What Could It Have Been?
Series One originally featured a wacky story that made little sense outside of the grand narrative. It was lighthearted and fun with a few silly moments of treachery. Of the first series, 5 of the 6 planned episodes were started and abandoned. One of the worst things for me was the sheer amount of time and effort my crew had put into working on the series with me, I felt I utterly betrayed everybody by not accomplishing my goal and botching that which still exists of it.
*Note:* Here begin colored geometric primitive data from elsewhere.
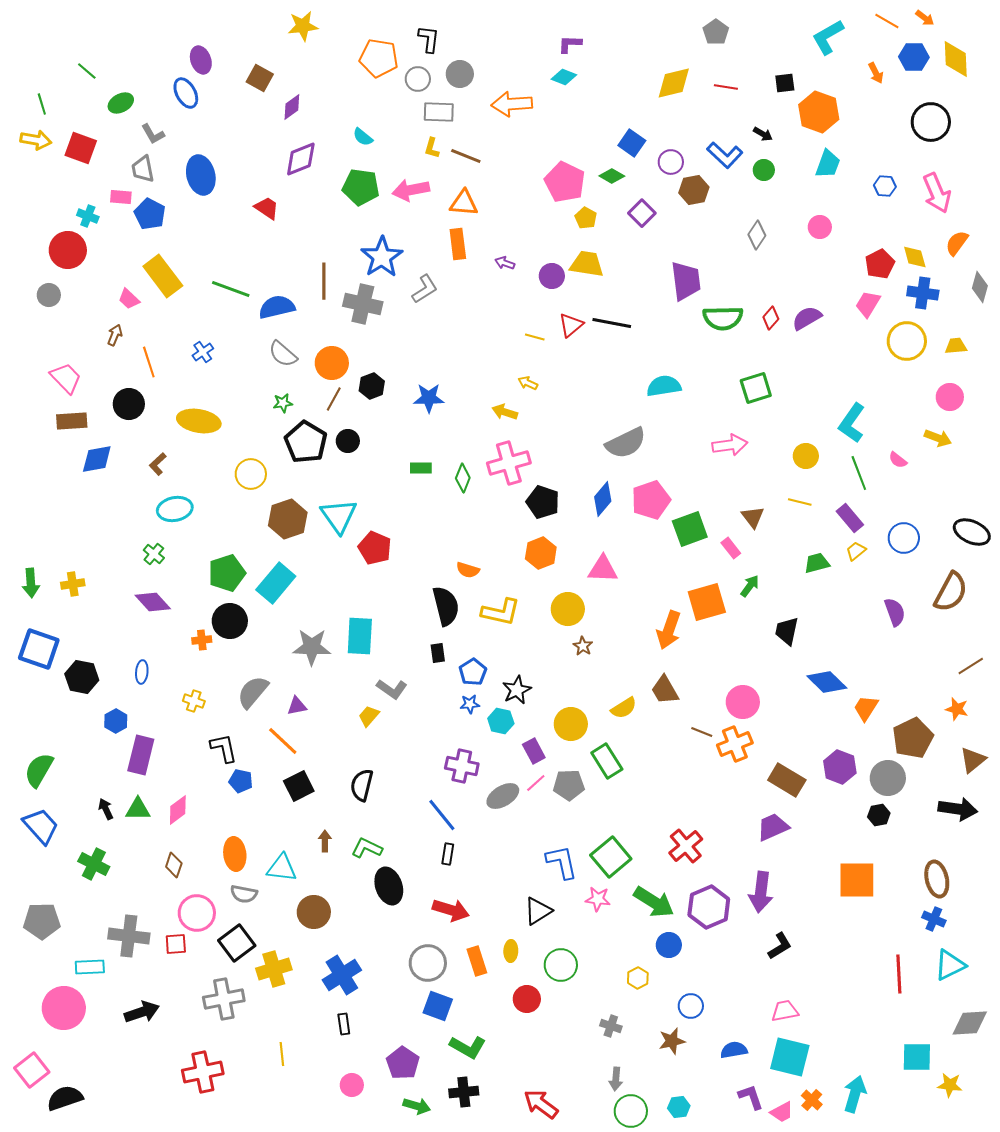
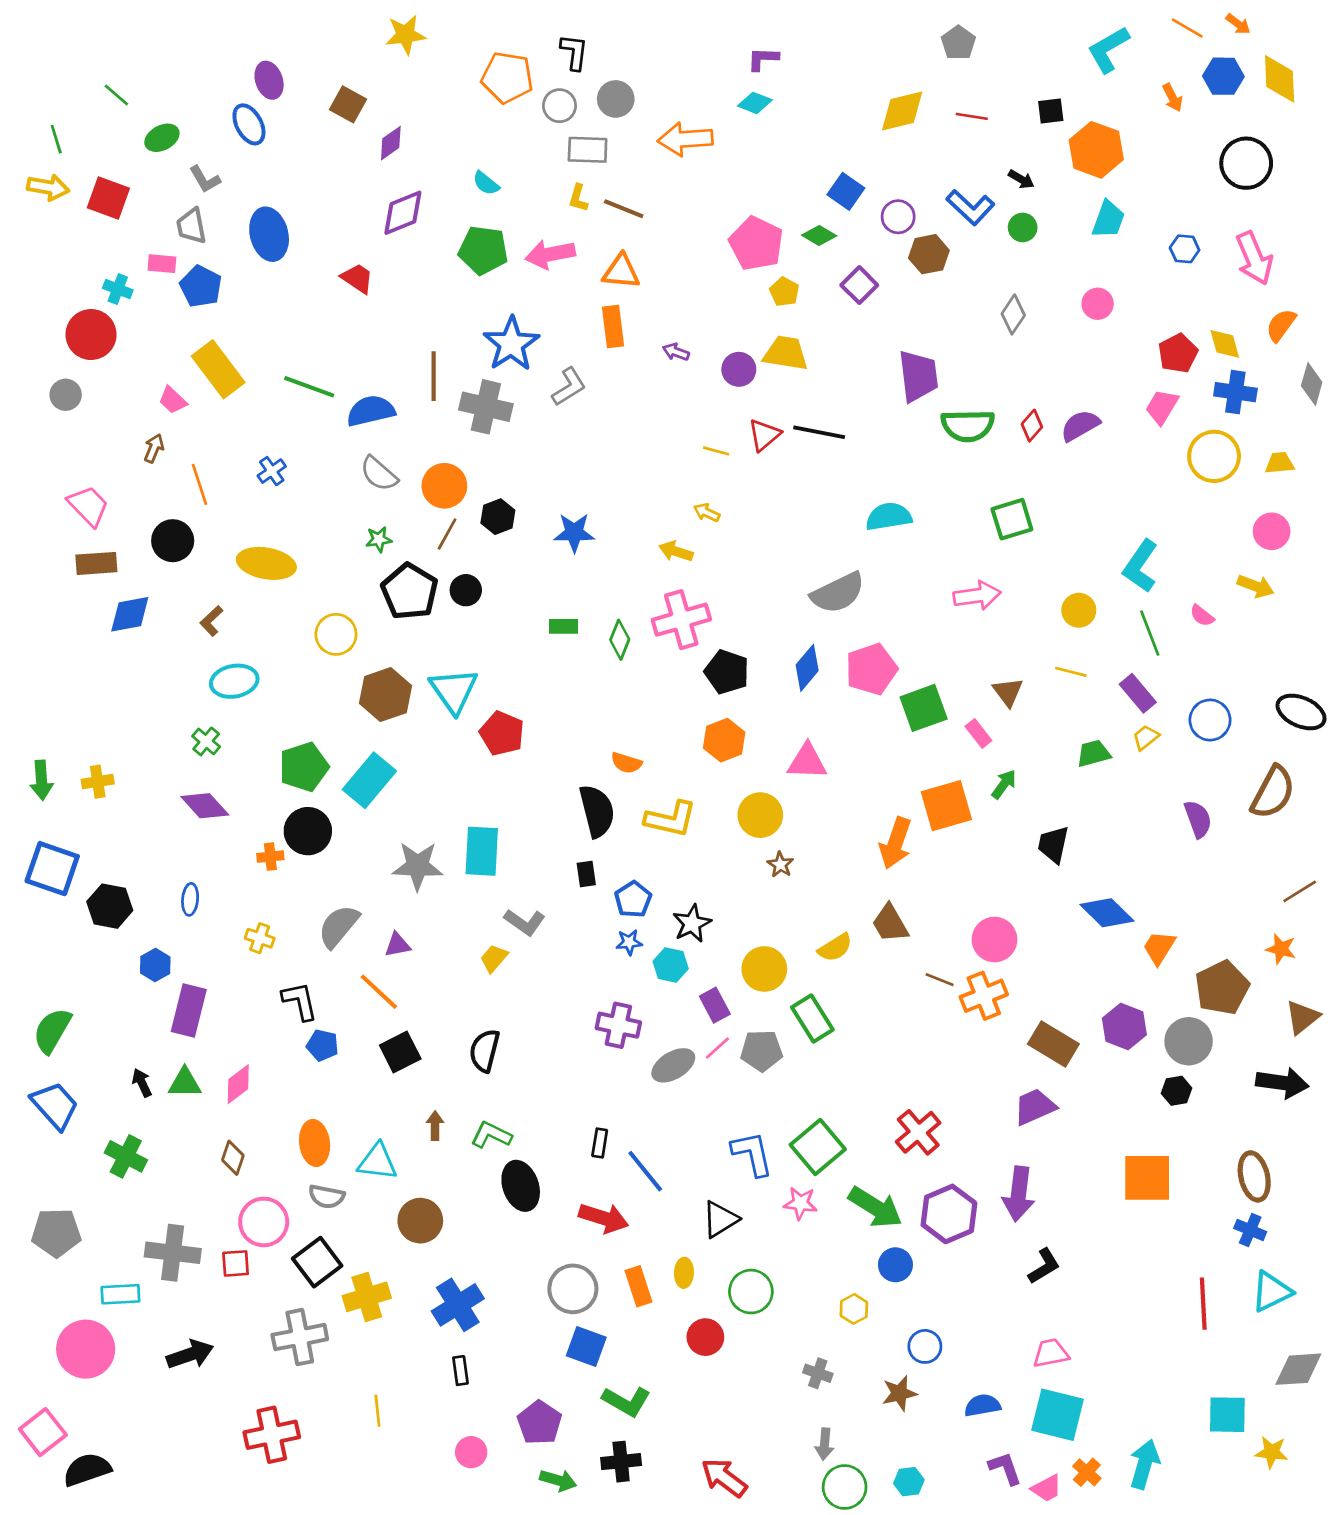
blue line: (442, 815) -> (645, 1171), moved

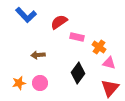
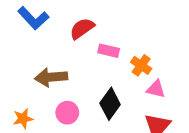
brown arrow: (38, 55) -> (51, 77), size x1.5
pink circle: (40, 83) -> (67, 113), moved

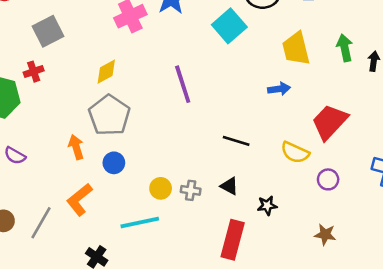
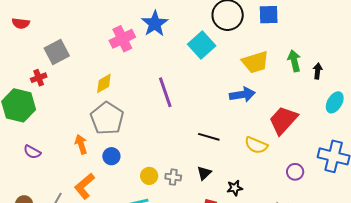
yellow trapezoid: (296, 49) -> (255, 62), turned -92
red cross: (34, 72) -> (39, 78), moved
blue arrow: (279, 89) -> (242, 95), size x1.4
purple circle: (328, 179) -> (295, 172), moved
black triangle: (229, 186) -> (204, 173), turned 49

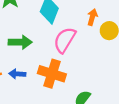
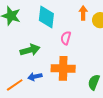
pink semicircle: (65, 40) -> (66, 38), size x0.6

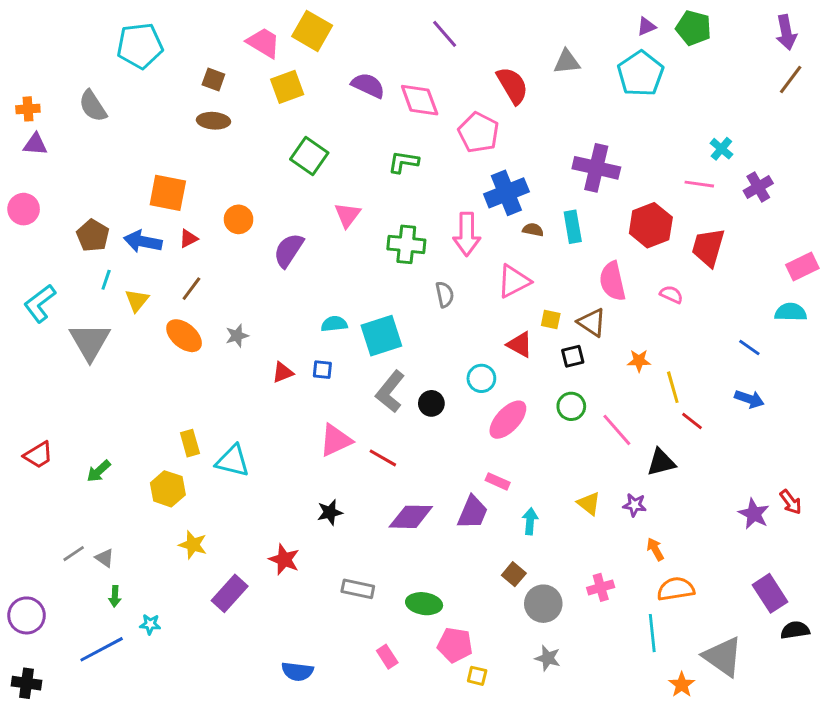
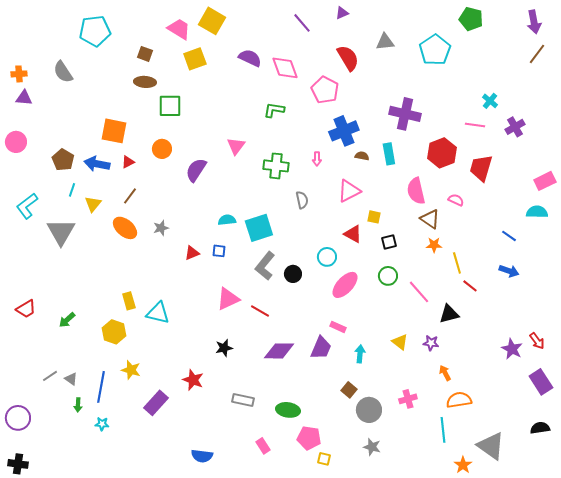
purple triangle: (646, 27) -> (342, 13), moved
green square: (309, 156) -> (170, 106), moved, turned -35
pink arrow: (467, 234) -> (317, 159), size x0.5
brown triangle: (592, 322) -> (430, 219), moved
purple rectangle: (770, 593) -> (541, 382), moved
blue line: (102, 649) -> (101, 387), moved, turned -52

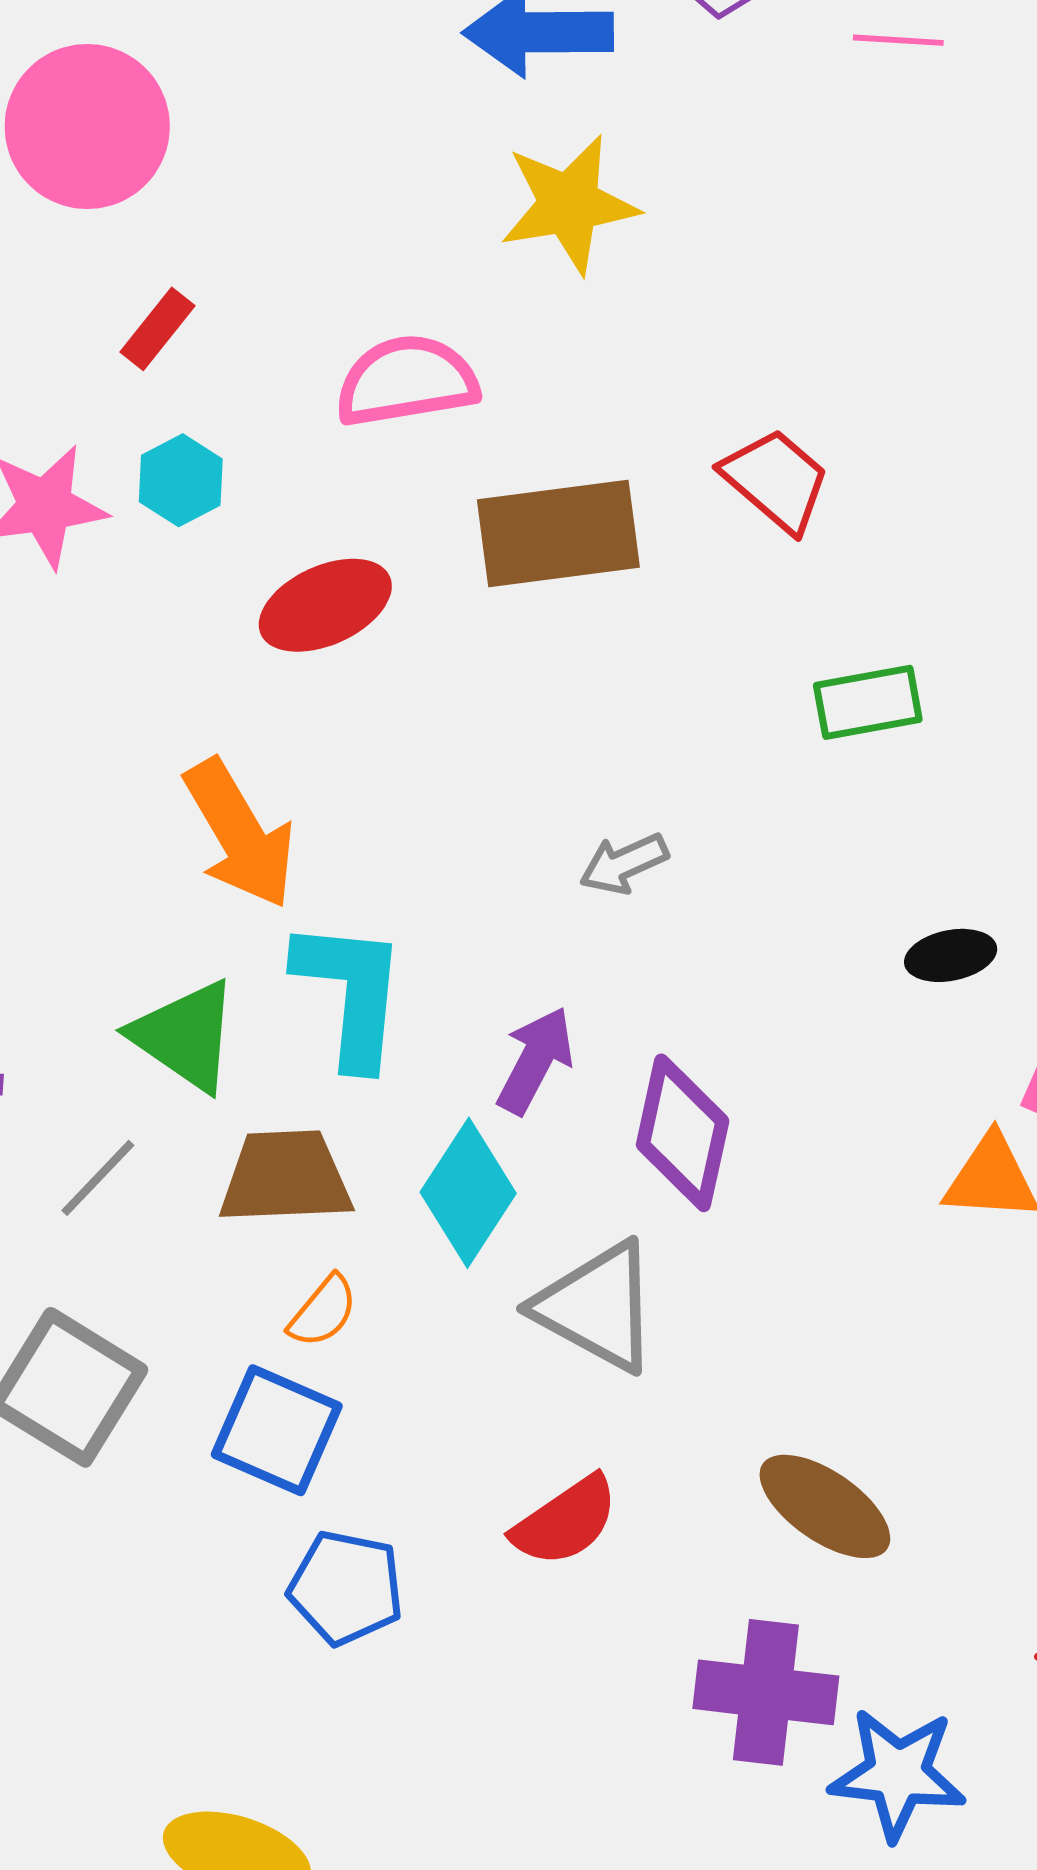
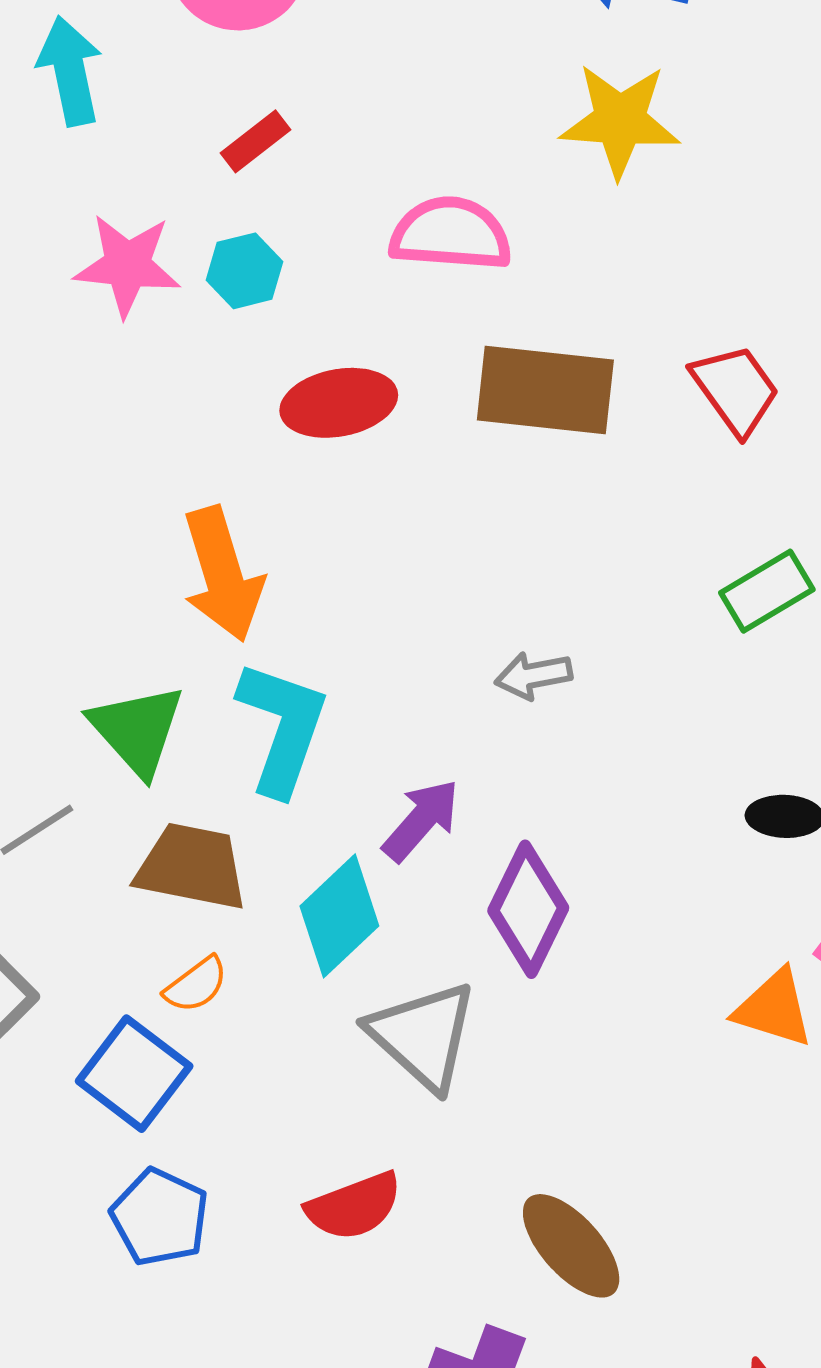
green rectangle: (868, 702) -> (767, 591), turned -34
Episode 1: Professor Mindstorm (Originally Professor Brainstorm until I realised someone had already created a Professor Brainstorm!) is given a task by a mysterious villain to hunt down Walrus (who like Blake in Blake’s 7 is called a ‘political criminal’) who has escaped. Mindstorm is aware of who Walrus is and chooses to enlist the help of a man who he despises, Avery Guido Veil (Or if you shorten the middle name you can rearrange the letters to A Very Evil Guy. Yes I am that sad.) Mindstorm’s internal logic is simple: If Avery gets Walrus, he wins, if Avery fails or dies, he wins. Sadly however he loses because he doesn’t realise he’s going to have to put his wallet on the line to afford the costs. We briefly meet Veil who is happy to be out hunting Walrus. Mindstorm tries to contact him but Veil shows him animosity and refuses to answer his hails. It gives us a small chance to meet Veil, who is nicely incompetent. I would later realise that he needed to be a little smarter, so for my pilot, I actually treated him with more respect. Finally, we meet Chan Walrus and Mandrake. They are having an argument about Walrus damaging the spaceship. It’s mentioned that they’ve stolen the ship from Aliens. We were going to meet these in season 2! The goal of Episode 1 was: Establish who the main characters and players will be in the series. Heroes: Walrus and Mandrake, Villains: Veil and Mindstorm, and put them all into confrontation early on. As conflict is the best way to figure out who people are at heart, it was a good idea to lead with a conflict early on.
Episode 2: – Begins with scenes and ideas that were cut. Originally two of my friends had begged me to write them in as a double act, and they were going to play as a news team which had some subtle connection to the plot, with one of them eventually cutting off Chan’s arm and using it to fake his death. Yeah that got cut. It was a shame, but I should never have written them in to be fair. Ah well. Christ, even writing about this is painful! They tell a news story muddying Walrus’ name. Then we go to Walrus and Mandrake. I was going to split them up for the episode so Mandrake goes into Cryogenics whilst Walrus stays on the bridge allowing him to get into mischief. He’s not supposed to do anything silly, but he disobey’s Mandrake’s request that he doesn’t respond to hails or touch the Nav system. When Mandrake is out of the picture. Walrus ends up getting a distress call and decides to go and help. It turns out that he was being lured into a trap by his Ex wife, who contemplates destroying him. She communes with her computer and decides to mess with him a little. There’s a weird scene featuring my friend Shaun Wools playing a ‘Body Double’ that I threw in as a joke and a lot of fourth wall breaks. Walrus ends up killing his ex wife and trolling through his script with MEGADOS, her computer. In the script we briefly meet PAL9000, who is the ships computer. He is as boring as I am in the real world, but he calls everyone Dave, whereas, I only call the Daves I know Dave. The goal of Episode 2 was: Introduce fragments of Chan’s past to increase information on the character. The News team were added in which was a mistake but that’s life. I also wanted to throw a lot of references to sci-fi in for all the geeks who wouldn’t end up watching it!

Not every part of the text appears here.